How can one verify the proper operation of a sieve close to 2^64?

Question

Small primes - up to about 1,000,000,000,000 - are readily available from various sources. The Prime Pages (utm.edu) have lists for the first 50 million primes, primos.mat.br goes up to 10^12, and programs like the one available at primesieve.org go even higher.

However, when it comes to numbers close to 2^64 there's only the ten primes mentioned on the page Primes just less than a power of two at primes.utm.edu and that seems to be it.

The primality test found there refuses to work on numbers that don't fit a double, others - elsewhere - fail to refuse and just print trash. The primesieve.org program refuses to work with numbers that aren't at least some 40 billion below 2^64, which doesn't exactly inspire confidence in the quality of their coding. The same result everywhere: nada, zilch, niente.

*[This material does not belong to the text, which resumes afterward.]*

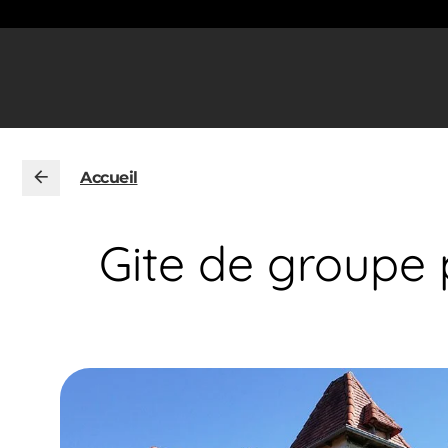
Accueil
Gite de groupe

The cogs and gears of sieves start creaking around the 2^62 mark, and close to 2^64 there's hardly a cog that doesn't creak loudly threatening to break apart. Hence the need for testing the implementation is greatest where verification is most difficult, because of the scarcity/absence of reliable reference data. The primesieve.org program seems to be the only one that works at least up to 2^63 or thereabouts, but I don't trust it too much because of the above-mentioned issue.

So how then can one verify the proper operation of a sieve close to 2^64? Are there reliable lists somewhere for a million (or ten million or a hundred million) primes just below and above powers of two like 2^64, 2^63 and so on? Or are there reliable (trustworthy, verified, banged-on a lot) programs that yield such sequences or that can verify primes or lists of primes?

Once a sieve has been verified it can be used to produce handy lists with sums/checksums for loads of interesting ranges, but absent such lists the situation seems difficult...

P.S.: I determined the upper limit for the primesieve.org turbo siever to be UINT64_MAX - 10 * UINT32_MAX, or 0xFFFFFFF600000009. That means only the 10 * UINT32_MAX highest primes don't have any reference data at all so far...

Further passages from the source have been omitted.